En al die tijd, sinds ik mezelf van het asfalt had opgeraapt en naar een boom was gestrompeld om daartegen te kunnen leunen en me te verbazen dat ik nog steeds al mijn lichaamsdelen kon bewegen — al die tijd dat ik werd opgelapt en toen op de komst van Coulter wachtte — al die lange minuten die in uren overgingen, was het me niet gelukt iets te verzinnen wat maar in de buurt van iets geloofwaardigs kwam. En nu Coulter zich omdraaide en me echt heel indringend aanstaarde, besefte ik dat mijn tijd op was.
‘Hoe zit het dus?’ zei hij. ‘Waarom was je hier? Moest je je was ophalen? Parttime baantje als pizzakoerier? Wat?’

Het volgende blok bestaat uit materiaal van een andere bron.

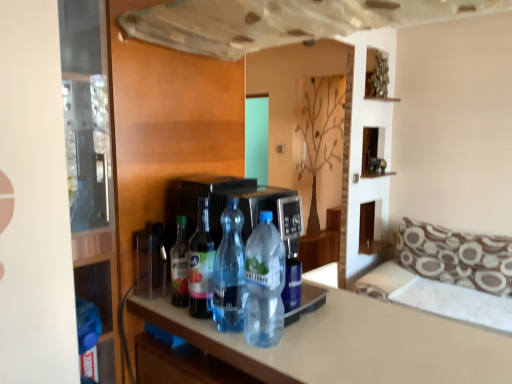 Question: Does point (173, 278) appear closer or farther from the camera than point (240, 271)?

Choices:
 (A) farther
 (B) closer

Answer: (A)

Question: Considering their positions, is translucent plastic bottle at center, the first bottle positioned from the left, located in front of or behind transparent plastic bottle at center, which appears as the 3th bottle when viewed from the left?

Choices:
 (A) behind
 (B) front

Answer: (A)

Question: Which of these objects is positioned closest to the white glossy countertop at center?

Choices:
 (A) brown patterned fabric couch at right
 (B) metallic silver sculpture at upper center
 (C) brown printed fabric pillow at right
 (D) transparent glass door at left
 (E) clear plastic bottle at center, which ranks as the 1th bottle in right-to-left order

Answer: (E)

Question: Considering the real-world distances, which object is closest to the transparent plastic bottle at center, which appears as the 3th bottle when viewed from the left?

Choices:
 (A) transparent glass door at left
 (B) clear plastic bottle at center, which ranks as the 1th bottle in right-to-left order
 (C) brown patterned fabric couch at right
 (D) metallic silver sculpture at upper center
 (E) white glossy countertop at center

Answer: (B) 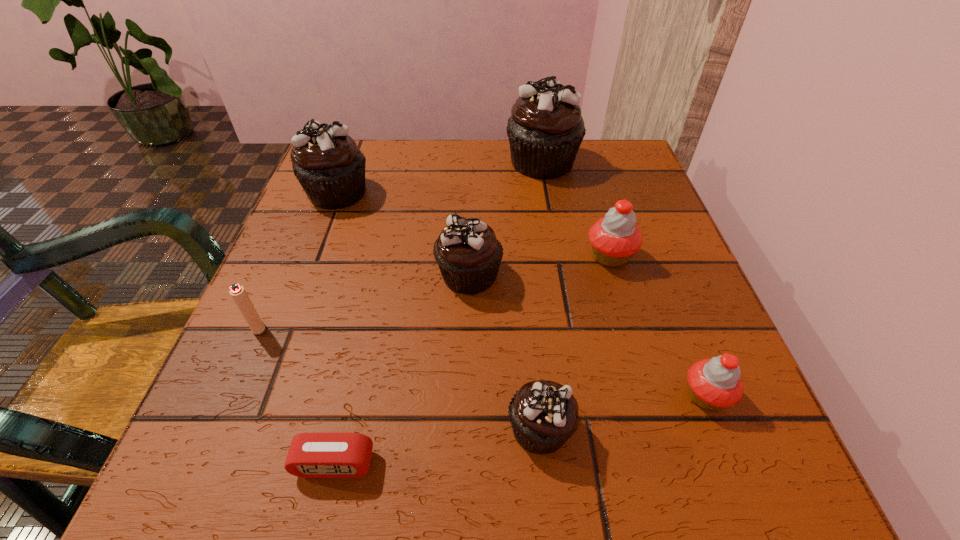 Find the location of a particular element. The width and height of the screenshot is (960, 540). the tallest cupcake is located at coordinates (545, 130).

You are a GUI agent. You are given a task and a screenshot of the screen. Output one action in this format:
    pyautogui.click(x=<x>, y=<y>)
    Task: Click on the tallest object
    The width and height of the screenshot is (960, 540).
    Given the screenshot: What is the action you would take?
    pyautogui.click(x=545, y=130)

Where is `the second tallest cupcake`? Image resolution: width=960 pixels, height=540 pixels. the second tallest cupcake is located at coordinates (330, 167).

The height and width of the screenshot is (540, 960). Identify the location of the second biggest brown cupcake. (330, 167).

At what (x,y) coordinates should I click in order to perform the action: click on the second smallest brown cupcake. Please return your answer as a coordinate pair (x, y). The image size is (960, 540). Looking at the image, I should click on (468, 254).

At what (x,y) coordinates should I click in order to perform the action: click on the farther red cupcake. Please return your answer as a coordinate pair (x, y). This screenshot has height=540, width=960. Looking at the image, I should click on (615, 238).

The width and height of the screenshot is (960, 540). Find the location of `igniter`. igniter is located at coordinates (237, 292).

This screenshot has height=540, width=960. In order to click on the fourth nearest object in this screenshot , I will do `click(237, 292)`.

Where is `the nearest brown cupcake`? This screenshot has height=540, width=960. the nearest brown cupcake is located at coordinates (543, 414).

Where is `the smaller red cupcake`? This screenshot has width=960, height=540. the smaller red cupcake is located at coordinates (714, 383). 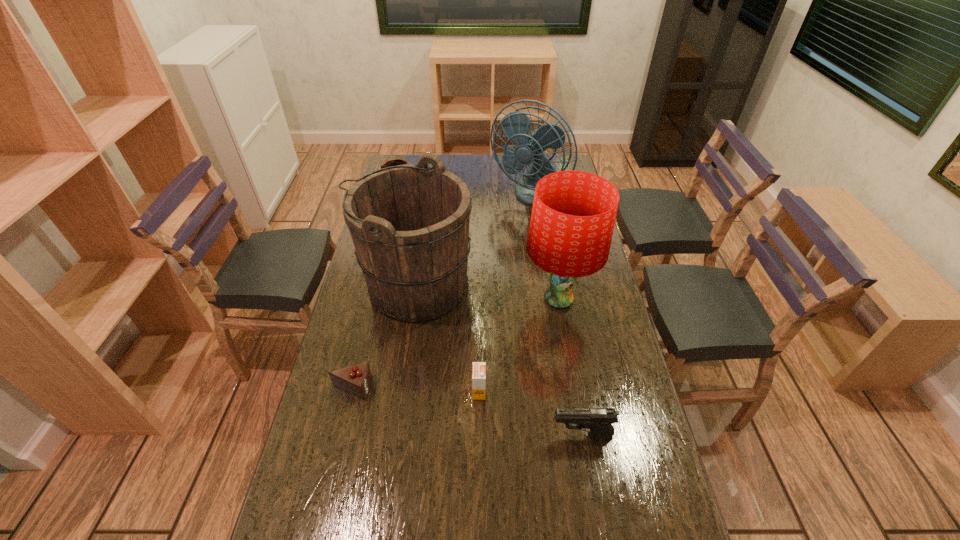 At what (x,y) coordinates should I click in order to perform the action: click on pottery at the left edge. Please return your answer as a coordinate pair (x, y). The width and height of the screenshot is (960, 540). Looking at the image, I should click on (394, 162).

Locate an element on the screen. chocolate cake that is at the left edge is located at coordinates (356, 379).

Identify the location of fan at the right edge. (515, 125).

Identify the location of lampshade located at the right edge. The image size is (960, 540). [573, 215].

You are a GUI agent. You are given a task and a screenshot of the screen. Output one action in this format:
    pyautogui.click(x=<x>, y=<y>)
    Task: Click on the pistol positioned at the right edge
    The width and height of the screenshot is (960, 540).
    Given the screenshot: What is the action you would take?
    pyautogui.click(x=599, y=420)

What are the coordinates of `object that is at the far right corner` in the screenshot? It's located at (515, 125).

In order to click on vacant area at the left edge of the desktop in this screenshot , I will do point(350,320).

At what (x,y) coordinates should I click in order to perform the action: click on vacant position at the right edge of the desktop. Please return your answer as a coordinate pair (x, y). The height and width of the screenshot is (540, 960). Looking at the image, I should click on (593, 359).

The image size is (960, 540). I want to click on free point between the pistol and the bucket, so (x=499, y=360).

Identify the location of vacant space in between the nearest object and the shortest object. Image resolution: width=960 pixels, height=540 pixels. (468, 411). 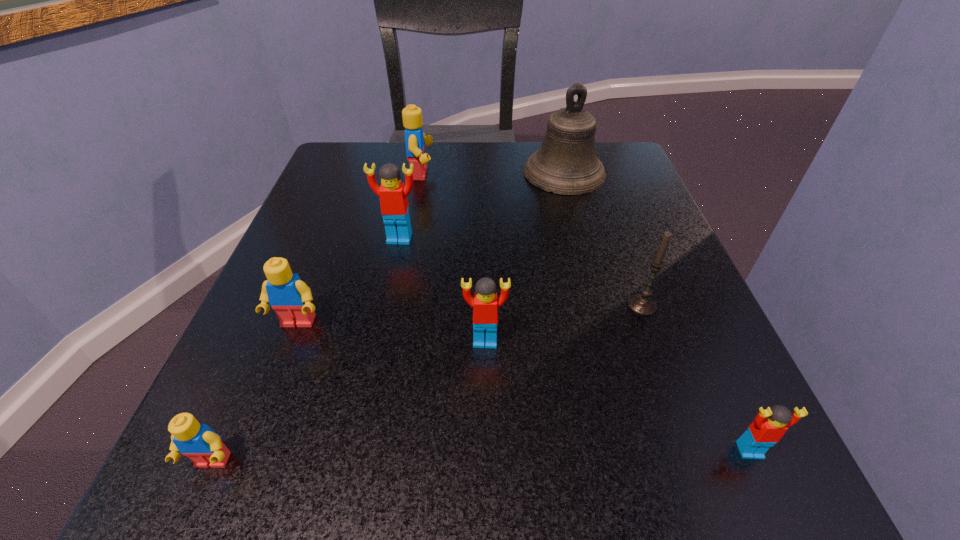 Where is `bell that is at the right edge`? bell that is at the right edge is located at coordinates (566, 163).

Find the location of a particular element. The width and height of the screenshot is (960, 540). candle at the right edge is located at coordinates (643, 304).

You are a GUI agent. You are given a task and a screenshot of the screen. Output one action in this format:
    pyautogui.click(x=<x>, y=<y>)
    Task: Click on the Lego that is at the right edge
    The image size is (960, 540).
    Given the screenshot: What is the action you would take?
    pyautogui.click(x=769, y=425)

Where is `object located in the near left corner section of the desktop`? object located in the near left corner section of the desktop is located at coordinates (203, 446).

The height and width of the screenshot is (540, 960). Identify the location of object present at the far right corner. (566, 163).

This screenshot has width=960, height=540. I want to click on object that is at the near right corner, so click(x=769, y=425).

The height and width of the screenshot is (540, 960). I want to click on vacant space at the far edge, so click(x=444, y=185).

Locate an element on the screen. This screenshot has width=960, height=540. free location at the near edge is located at coordinates tap(540, 484).

In order to click on vacant space at the left edge of the desktop in this screenshot , I will do `click(355, 218)`.

The height and width of the screenshot is (540, 960). In order to click on vacant region at the right edge of the desktop in this screenshot , I will do `click(616, 372)`. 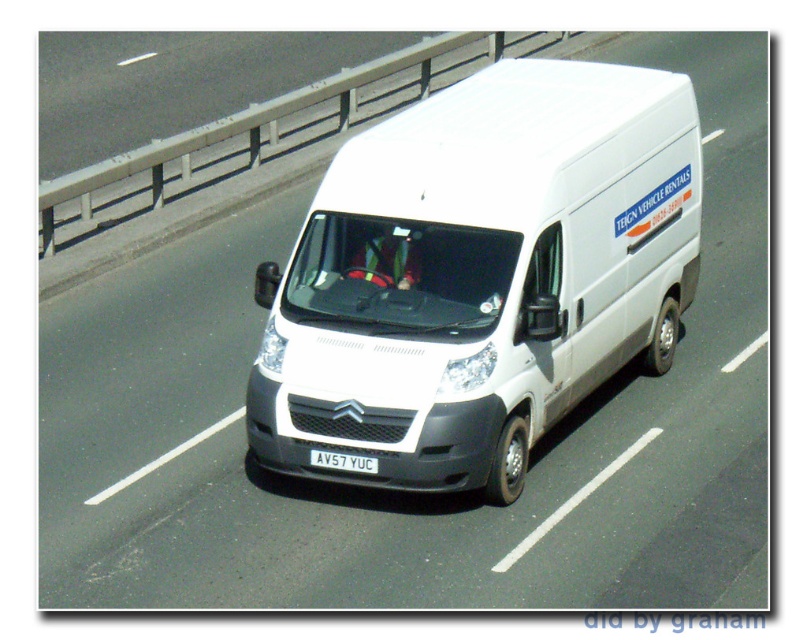 Who is more forward, (668,202) or (312,458)?

Positioned in front is point (312,458).

Does white matte van at center have a smaller size compared to white plastic license plate at center?

No.

This screenshot has width=807, height=640. Describe the element at coordinates (479, 275) in the screenshot. I see `white matte van at center` at that location.

Find the location of `white matte van at center`. white matte van at center is located at coordinates (479, 275). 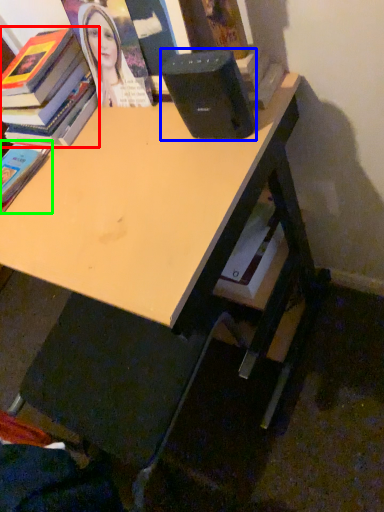 Question: Which object is the farthest from book (highlighted by a red box)? Choose among these: speaker (highlighted by a blue box) or book (highlighted by a green box).

Choices:
 (A) speaker
 (B) book

Answer: (A) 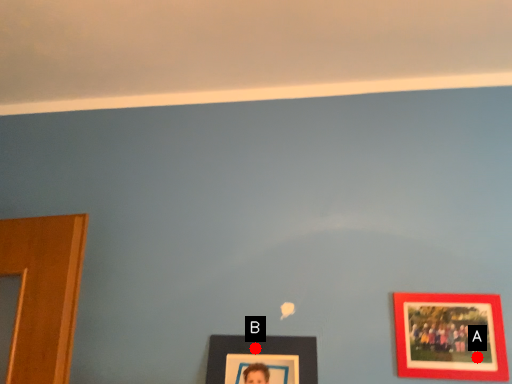 Question: Two points are circled on the image, labeled by A and B beside each circle. Which point is farther to the camera?

Choices:
 (A) A is further
 (B) B is further

Answer: (B) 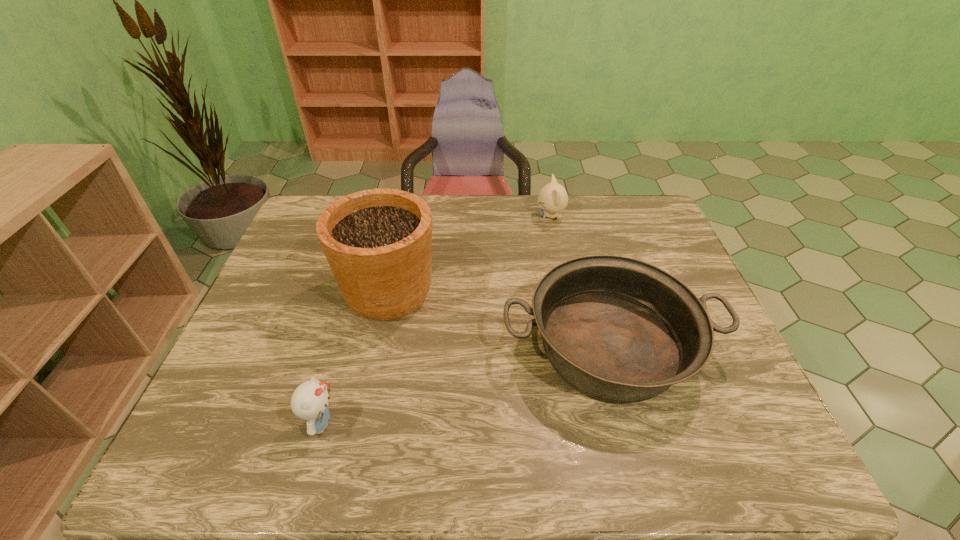 Find the location of a particular element. This screenshot has height=540, width=960. vacant space positioned 0.220m on the front-facing side of the nearer kitten is located at coordinates (441, 423).

Locate an element on the screen. This screenshot has height=540, width=960. object that is positioned at the far edge is located at coordinates (553, 198).

In order to click on object located in the near edge section of the desktop in this screenshot , I will do `click(309, 402)`.

The width and height of the screenshot is (960, 540). In order to click on object that is at the right edge in this screenshot , I will do `click(619, 329)`.

Locate an element on the screen. The height and width of the screenshot is (540, 960). vacant region at the far edge of the desktop is located at coordinates (574, 195).

Locate an element on the screen. vacant space at the right edge is located at coordinates (655, 251).

Where is `empty space that is in between the right kitten and the nearer kitten`? The image size is (960, 540). empty space that is in between the right kitten and the nearer kitten is located at coordinates (436, 320).

Identify the location of empty location between the left kitten and the tallest object. This screenshot has height=540, width=960. (354, 357).

Locate an element on the screen. free space between the farther kitten and the nearer kitten is located at coordinates (436, 320).

Where is `free space between the nearer kitten and the farther kitten`? The height and width of the screenshot is (540, 960). free space between the nearer kitten and the farther kitten is located at coordinates (436, 320). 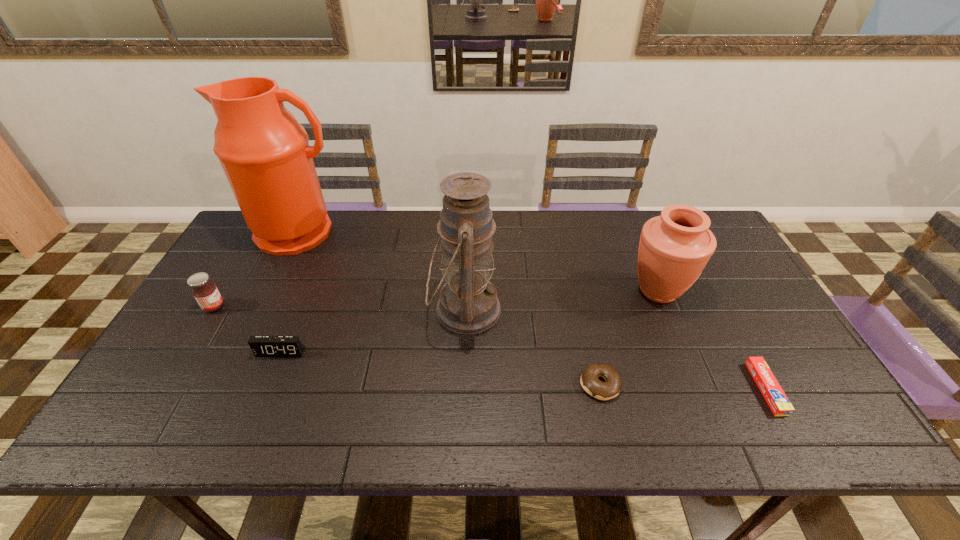 Where is `water jug located at the left edge`? water jug located at the left edge is located at coordinates (264, 152).

Find the location of a particular element. This screenshot has height=540, width=960. jam located in the left edge section of the desktop is located at coordinates (x=205, y=292).

The width and height of the screenshot is (960, 540). In order to click on object that is at the right edge in this screenshot , I will do `click(774, 395)`.

Find the location of a particular element. object located in the far left corner section of the desktop is located at coordinates (264, 152).

You are a GUI agent. You are given a task and a screenshot of the screen. Output one action in this format:
    pyautogui.click(x=<x>, y=<y>)
    Task: Click on the object that is at the near right corner
    The image size is (960, 540).
    Given the screenshot: What is the action you would take?
    pyautogui.click(x=774, y=395)

This screenshot has height=540, width=960. In the image, there is a desktop. Identify the location of vacant space at the far edge. (335, 218).

At what (x,y) coordinates should I click in order to perform the action: click on vacant space at the near edge of the desktop. Please return your answer as a coordinate pair (x, y). The height and width of the screenshot is (540, 960). Looking at the image, I should click on (363, 432).

Image resolution: width=960 pixels, height=540 pixels. In the image, there is a desktop. What are the coordinates of `vacant space at the right edge` in the screenshot? It's located at (771, 350).

Where is `free space between the oil lamp and the shortest object`? This screenshot has width=960, height=540. free space between the oil lamp and the shortest object is located at coordinates (615, 349).

Image resolution: width=960 pixels, height=540 pixels. In order to click on vacant area between the jam and the doughnut in this screenshot , I will do `click(407, 346)`. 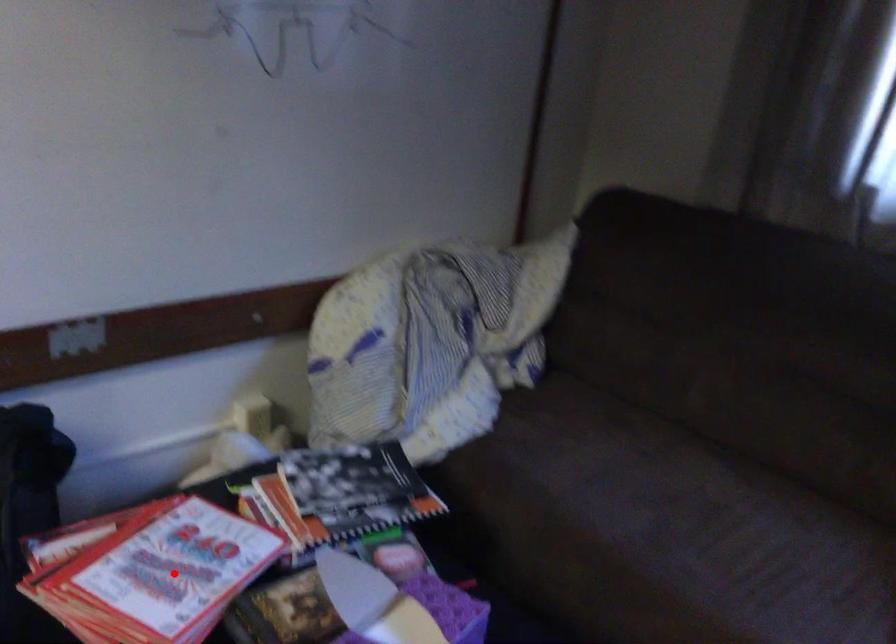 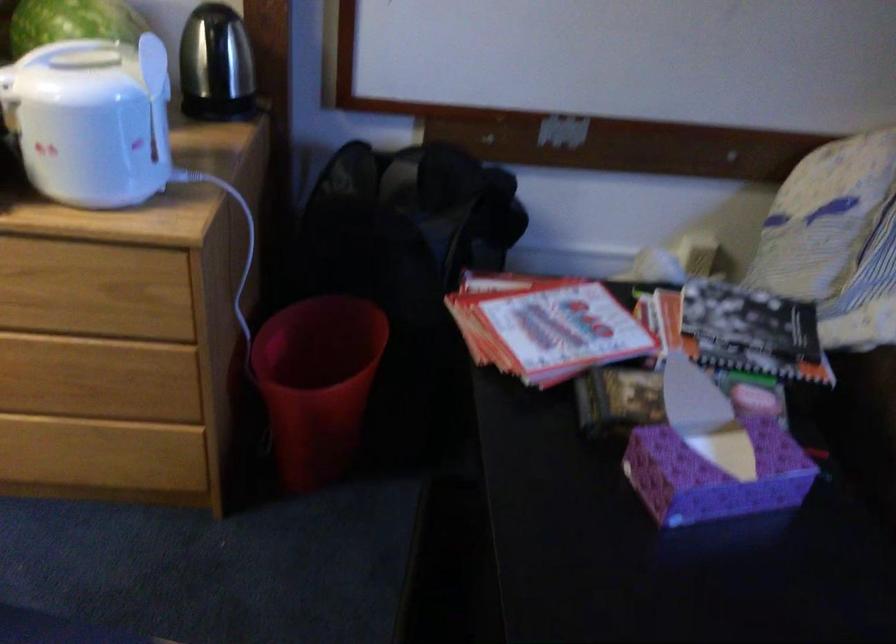 Question: I am providing you with two images of the same scene from different viewpoints. Given a red point in image1, look at the same physical point in image2. Is it:

Choices:
 (A) Closer to the viewpoint
 (B) Farther from the viewpoint

Answer: (B)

Het was een van de grootste schokken van een uitermate verwarrende dag om te horen dat Coulter met iets kwam wat heel in de verte op een grap leek. Ik had gedacht dat hij uitblonk in saaiheid en een duffe deegklomp was, nergens anders toe in staat dan het invullen van een ongevalsverslag, en toch maakte hij nu met een heel professioneel, stalen gezicht amusante opmerkingen, en als hij dat kon, moest ik wel aannemen dat hij een kans bij uitstek had om een optelsommetje te maken en bij mij uit te komen. Ik was feitelijk ter plaatse. En dus gooide ik mijn geslepenheid in de hoogste versnelling en besloot over te gaan op de aloude tactiek om een grote leugen in een kleine waarheid te verpakken.
‘Moet je horen, rechercheur,’ zei ik, op een gepijnigde en enigszins aarzelende toon, waar ik behoorlijk trots op was. Toen sloot ik mijn ogen en haalde diep adem, rijp voor een Academy Award, als je het mij vroeg. ‘Sorry, ik ben nog steeds een beetje dizzy. Ze zeggen dat ik een lichte hersenschudding heb.’
‘Had je die al voordat je hier aankwam, Dexter?’ zei Coulter. ‘Of kun je je nog iets van verder terug herinneren, over waarom je hier was?’
‘Dat weet ik nog wel,’ zei ik schoorvoetend. ‘Alleen…’
‘Je voelt je niet zo lekker,’ zei hij.
‘Nee, inderdaad.’
‘Dat begrijp ik best,’ zei hij en een wild, onredelijk moment dacht ik dat hij me liet gaan. Maar nee: ‘Wat ik niet begrijp,’ vervolgde hij meedogenloos, ‘is wat je verdomme hier deed toen dat verdomde huis werd opgeblazen.’
‘Dat is niet eenvoudig te zeggen,’ zei ik.
‘Dat zal wel niet,’ zei Coulter. ‘Want je hebt het nog niet gezegd. Ga je me dat nog vertellen, Dex?’ Hij haalde zijn vinger uit de fles, nam een slok en stopte zijn vinger er weer in. De fles was nu minder dan halfvol en hing daar als een soort merkwaardig en gênant biologisch aanhangsel. Coulter veegde zijn mond weer af. ‘Weet je, ik moet dat eigenlijk wel weten,’ zei hij. ‘Want ze zeggen dat daarbinnen een lijk ligt.’
Een kleine aardbeving baande zich een weg langs mijn ruggengraat, van mijn kruin helemaal omlaag naar mijn hielen. ‘Lijk?’ zei ik met mijn gebruikelijke, vlijmscherpe vernuft.
‘Ja,’ zei hij. ‘Een lijk.’
‘Je bedoelt… dood?’
Coulter knikte, bekeek me afstandelijk geamuseerd en met een schok realiseerde ik me dat we van rol waren gewisseld, en dat ik nu de sukkel was. ‘Ja, inderdaad,’ zei hij. ‘Want het was ín het huis toen dat ka-boem deed, dus je kunt wel aannemen dat het dood is. Bovendien,’ zei hij, ‘kon het niet wegvluchten, want het zat vastgebonden. Wie zou nou een kerel vastbinden als een huis op ontploffen staat, denk je?’
‘Eh… dat zal de moordenaar wel zijn,’ stamelde ik.
‘Uh-huh,’ zei Coulter. ‘Dus je denkt dat de moordenaar hem heeft vermoord, hè?’
‘Eh, ja,’ zei ik en zelfs door het aanzwellend bonzen in mijn hoofd, wist ik hoe stom en weinig overtuigend dat klonk.
‘Uh-huh. Maar jij was het niet, hè? Ik bedoel, jij hebt die vent niet vastgebonden en een Cubaanse sigaar naar binnen gegooid, wel?’
‘Moet je horen, ik zag die vent wegrijden toen het huis de lucht in ging,’ zei ik.